According to NBC, Trump authorized the strike against Soleimani only "if Iran's increased aggression resulted in the death of an American," five current and former senior administration officials said. The presidential order back in June also came with a directive that Trump would have to sign off on any final operation that is carried out.
Pentagon officials confirmed that Maj. Gen. Qasem Soleimani, the leader of Iran's Islamic Revolutionary Guard Corps' elite Quds Force, was killed in a U.S. drone strike near Baghdad's airport at the direction of President Trump on Jan. 2. The strike came less than a week after protesters stormed the U.S. Embassy in Iraq, and after Iranian proxy forces attacked a U.S. convoy that resulted in the death of a U.S. military contractor. U.S. officials have said Soleimani was planning an imminent attack on Americans and had to be stopped before they could be carried out.
The option to kill Soleimani was initially presented to President Trump by then-National Security Adviser John Bolton, after Iran shot down a U.S. drone in June. Secretary of State Mike Pompeo also advocated for the drone strike, according to the report.
Trump initially rejected the suggestion, saying he would only give an order for the strike should an American be killed.

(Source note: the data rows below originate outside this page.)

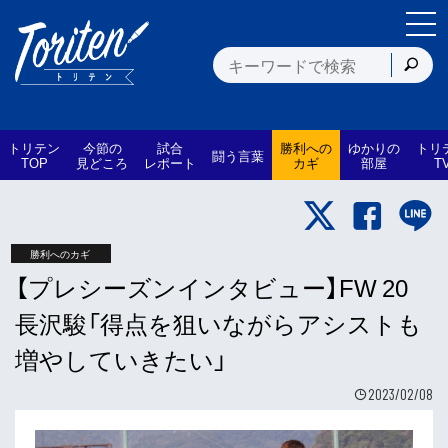
トリテン
今節の
試合
勝利への
ゆかりの
トリ
闘う言葉
TOP
見どころ
レポート
カギ
部屋
T
勝利へのカギ
【プレシーズンインタビュー】FW 20
長沢駿「得点を狙いながらアシストも
増やしていきたい」
2023/02/08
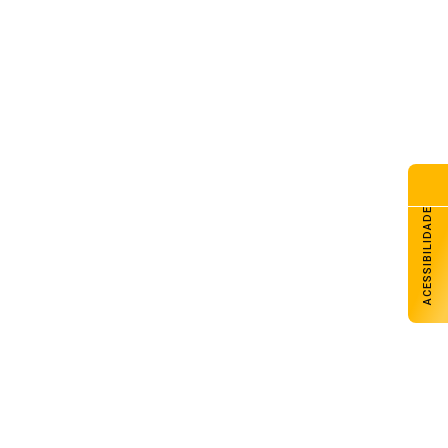
ACESSIBILIDADE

As the leader of Iran's elite military force, Soleimani was responsible for spreading terrorism and violence through the Middle East. The Pentagon says Soleimani was responsible for the deaths of hundreds of U.S. service members in Iraq over the years. Tensions between the U.S. and Iran have risen in recent months as Trump's administration has taken a more confrontational role with the Middle Eastern country.
Trump's justifications for the strike that killed Soleimani have faced criticism from both sides of the aisle after administration chose not to inform Congress before the strike occurred.
On Sunday, Secretary of Defense Mark Esper told CBS' "Face the Nation" that he had not viewed evidence that suggested Soleimani was planning to attack four U.S. embassies.
"The president didn't cite a specific piece of evidence, what he said was he believed," Esper said. "I didn't see one, with regard to four embassies. What I'm saying is that I shared the president's view that my expectation was they were going to go after our embassies."